→ LISTED ENTRIES
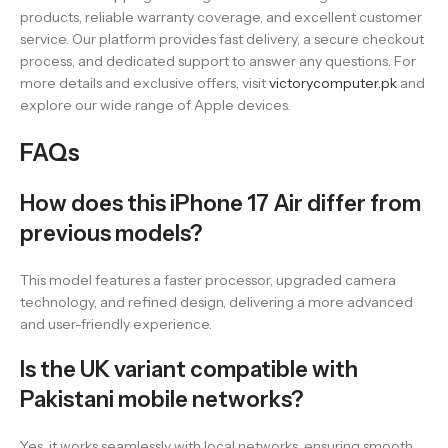
products, reliable warranty coverage, and excellent customer
service. Our platform provides fast delivery, a secure checkout
process, and dedicated support to answer any questions. For
more details and exclusive offers, visit
victorycomputer.pk
and
explore our wide range of Apple devices.
FAQs
How does this iPhone 17 Air differ from
previous models?
This model features a faster processor, upgraded camera
technology, and refined design, delivering a more advanced
and user-friendly experience.
Is the UK variant compatible with
Pakistani mobile networks?
Yes, it works seamlessly with local networks, ensuring smooth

→ TASK PROMPT
Copy out exactly the lines from the one containing "How does this iPhone 17 Air differ from" through the last line above, keeping both end lines.

→ SOLUTION BELOW
How does this iPhone 17 Air differ from
previous models?
This model features a faster processor, upgraded camera
technology, and refined design, delivering a more advanced
and user-friendly experience.
Is the UK variant compatible with
Pakistani mobile networks?
Yes, it works seamlessly with local networks, ensuring smooth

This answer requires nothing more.